Recently, in a case of fracture of the surgical neck of the humerus, Arnica, Ruta and Symphytum were obviously helpful in the order mentioned. The ecchymosis, which was extensive, faded rapidly after Symphytum was given. After three weeks, although the pain had gradually diminished, its constancy got on the patients nerves. As soon as she would fall asleep the pain would wake her.

She described it as a gnawing pain, not only in the shoulder of the injured side but also in the shoulder on the other side, as well as in the wrists and joints of both fore-arms and hands. With this was backache at and below the waistline. The pain caused a smouldering rage and indignation. Ledum 200th was given. That night she had the best sleep she had had from the time of the injury and she improved steadily from then on. The pains did not extend from below up nor were they better from cold applications as would be expected for Ledum, but the mental symptoms were perfect for this remedy.

Abscesses can be influenced very markedly if the proper homoeopathic remedy be given. It is my opinion that any abscess can better be taken care of by means of the homoeopathic remedy than by opening it.

When I say by means of “the homoeopathic remedy,” I mean the exact similimum. If the similimum cannot be found, incision may be indicated. In case of an abscessed appendix, one must be very cautious because, unless the remedy is one hundred per cent. perfect, too much danger is involved in not operating, on account of the location of the abscess.

I have had experience with a few cases of abscessed breasts and every patient who has been prescribed for without operation has done better than have those who were incised. Phytolacca is almost a specific for mastitis where abscess is threatening. It is a remedy to keep in mind where abscess has formed and the breast has been incised. Hepar controlled one case of abscessed breast where softening had taken place and the abscess had already begun to point.

The effect of the 200th was obvious at once, the pain being controlled and the tension of the breast becoming much reduced. The inflammation subsided each day and at the end of a week there remained only a small abscess which was released by a slight prick and the discharge of only about a dram of pus. The indications for Hepar were classical. She had chilliness, great sensitiveness to touch, with soreness of the part, and craving for sour lemonade.

In another case, the mother had been obliged to wean her baby because her milk did not agree with the child. She had plenty of milk and more in the right breast than the left. A month later a lump came in the right breast. The lump was a little sensitive to touch and became quite hard. The left breast began to waste. She said that her nipples were very sore and cracked before the baby was weaned. Conium 200 was given. This was followed in five days by a profuse menstruation with a filling out of the left breast and a little milk in both breasts. The swelling and hardness of the right breast were becoming less, the swelling being about two-thirds the size it had been at the beginning.
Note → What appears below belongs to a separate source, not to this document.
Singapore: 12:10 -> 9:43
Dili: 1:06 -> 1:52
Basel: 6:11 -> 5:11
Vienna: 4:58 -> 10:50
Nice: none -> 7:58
Two weeks later she began to feel exhausted and became nauseated in the morning, with a diarrhoea which came on as soon as she would rise in the morning; pale yellow and watery and offensive. She became chilly toward evening; her right breast was becoming very painful; Merc. 200 was given. The diarrhoea cleared up at once but the swelling in the breast began to increase, with redness and fluctuation The pain increased and extended into the armpit; chilliness up and down the back, worse at night; couldnt bear to have the breast moved or touched and was kept awake by the pain.

The skin over the breast felt like a burn; evidently, suppuration had taken place and, from the surgical angle, incision was indicated. Instead of that, Merc. 54 M was given and symptomatic relief was dramatic, the pain diminishing within a half-hour. The swelling and soreness gradually lessened; the softened portion concentrated in a small area and later on yielded about one-half tea-spoonful of pus from a slight prick. The induration was gone in about a month and both breasts had come back to normal.

She had a slight cold a month later, which cleared up without medication in two days. Two of her friends had abscessed breasts at the same time; both were operated on; one, three times and neither was well for a month after my patient was completely well.